Separate exempt nonprofit lines with zero tax.
Use ship-to county for e-commerce, not seller warehouse state.
Match Packers district on Green Bay taxable receipts only.
Reconcile reversed tax to printed receipt tax monthly.
Refresh stadium district boundaries when DOR publishes map updates.
Wisconsin sales tax snapshot
Rate
Category
Examples
5.00% (statewide)
State base rate
Typical reference for WI; local jurisdictions may add more on top.
Varies
Local & district tax
Cities and counties in Wisconsin may charge additional sales tax — check your receipt total.
Combined
What to enter in the calculator
Use the full percentage shown on your invoice (state + local combined).
Milwaukee retail — stadium-inclusive rate
A buyer pays $577.50 for goods in Milwaukee with 5.9% combined Wisconsin sales tax (state, county, and stadium components) on the receipt.

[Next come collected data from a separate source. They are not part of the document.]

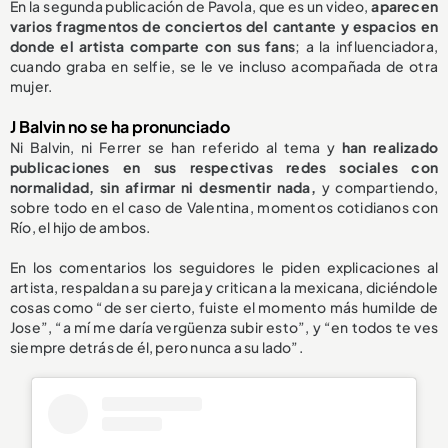
En la segunda publicación de Pavola, que es un video,
aparecen
varios fragmentos de conciertos del cantante y espacios en
donde el artista comparte con sus fans
; a la influenciadora,
cuando graba en selfie, se le ve incluso acompañada de otra
mujer.
J Balvin no se ha pronunciado
Ni Balvin, ni Ferrer se han referido al tema y
han realizado
publicaciones en sus respectivas redes sociales con
normalidad, sin afirmar ni desmentir nada,
y compartiendo,
sobre todo en el caso de Valentina, momentos cotidianos con
Río, el hijo de ambos.
En los comentarios los seguidores le piden explicaciones al
artista, respaldan a su pareja y critican a la mexicana, diciéndole
cosas como “de ser cierto, fuiste el momento más humilde de
Jose”, “a mí me daría vergüenza subir esto”, y “en todos te ves
siempre detrás de él, pero nunca a su lado”.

> Rate: 5.9% ÷ 100 = 0.059
> Divisor: 1.059
> Pre-tax: $577.50 ÷ 1.059 = $545.33
> Tax: $577.50 − $545.33 = $32.17
✓
Pre-tax: $545.33 | Tax: $32.17 | Total: $577.50
Major cities & local rates
Combined sales tax often varies by city and county. Shoppers in major metros such as Madison should compare local combined rates—not only the statewide base. Always use the rate printed on your receipt for that delivery or store location.
Wisconsin compliance overview
Sellers register with the Wisconsin Department of Revenue, collect at proper combined rates by county and stadium district, and file on assigned monthly, quarterly, or annual schedules. Stadium and county rates change with legislation—confirm current combined percentages on revenue.wi.gov or with a Wisconsin CPA before remitting. Remote sellers and marketplace facilitators with Wisconsin nexus collect at destination county rates. Penalty and interest accrue on late filing and underpayment. Reverse calculation on this page supports receipt analysis and internal bookkeeping only; it is not filing advice.